Visualisations for (ordinal) Likert scale data

R
Visualisations
Likert
ggplot
Author

Dr Matt Cooper and Zac Dempsey

Published

October 14, 2024

Overview

Likert scale variables (and hence data) are widely utilised in research—they are useful for getting participants to rate things, or to provide an average quantity as a response in situations where asking for the exact quantity may be problematic. How can asking for an exact quantity be problematic? Well, consider the example below that relates to how much water one drinks per day. Very few people drink the exact same amount of water each day, so asking participants “How many (250ml) glasses of water do you drink per day” and getting a response of “3” is typically pointless—there is likely substantial measurement error, and if they drank 3 glasses yesterday (anomaly or otherwise) but 4 glasses the day before, is the response of 3 not just outright incorrect?

What is presented below is nothing ground breaking. We went in search of a concise, succinct, and accurate way to display (specifically) “pre/post” Likert data, and this is where we are currently at.

The data

Definitions

Firstly, some definitions.
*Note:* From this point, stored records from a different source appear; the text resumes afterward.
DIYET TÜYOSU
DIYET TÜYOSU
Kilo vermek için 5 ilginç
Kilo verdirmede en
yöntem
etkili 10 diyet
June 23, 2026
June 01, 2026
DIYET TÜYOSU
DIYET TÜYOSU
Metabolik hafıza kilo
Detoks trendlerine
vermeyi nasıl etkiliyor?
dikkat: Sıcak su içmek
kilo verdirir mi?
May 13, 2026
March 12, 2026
There are two main types of Likert data. We are going to refer to them as “ordinal” and “bidirectional”.

Ordinal Likert data (sometimes called unipolar Likert data, or interval Likert data) involves category responses that have some natural order (decreasing/increasing) to them, the width of categories and the distance between categories are not necessarily consistent, and the categories often represent a underlying continuous scale that has been ‘binned’ (into the Likert categories).

An example. “How many glasses of water do you typically drink per day?” with response options:

  • Less than one glass/day
  • 1-2 glasses/day
  • 3-4 glasses/day
  • 5-6 glasses/day
  • More than six glasses/day

Birectional Likert data (sometimes called bipolar Likert data) involves category responses that have a natural order with responses from two opposing directions—typically negative responses and positive responses—around a central (or neutral) point.

An example. “The amount of reading I do influences how much reading my child does?” with response options:

  • Strongly disagree
  • Disagree
  • Neither agree nor disagree (the neutral midpoint)
  • Agree
  • Strongly agree

We’ll return to bidirectional Likert data in a future post, for now we will look at ordinal Likert data.

Ordinal Likert data

Demo data

Code
library(simstudy)
library(ggsankey); library(ggalluvial)
library(likert); library(patchwork)
library(gt); library(gtsummary)
library(flextable)
library(thekidsbiostats) # install with remotes::install_github("The-Kids-Biostats/thekidsbiostats")

We’re going to use one of our favourite packages to create some synthetic data to use.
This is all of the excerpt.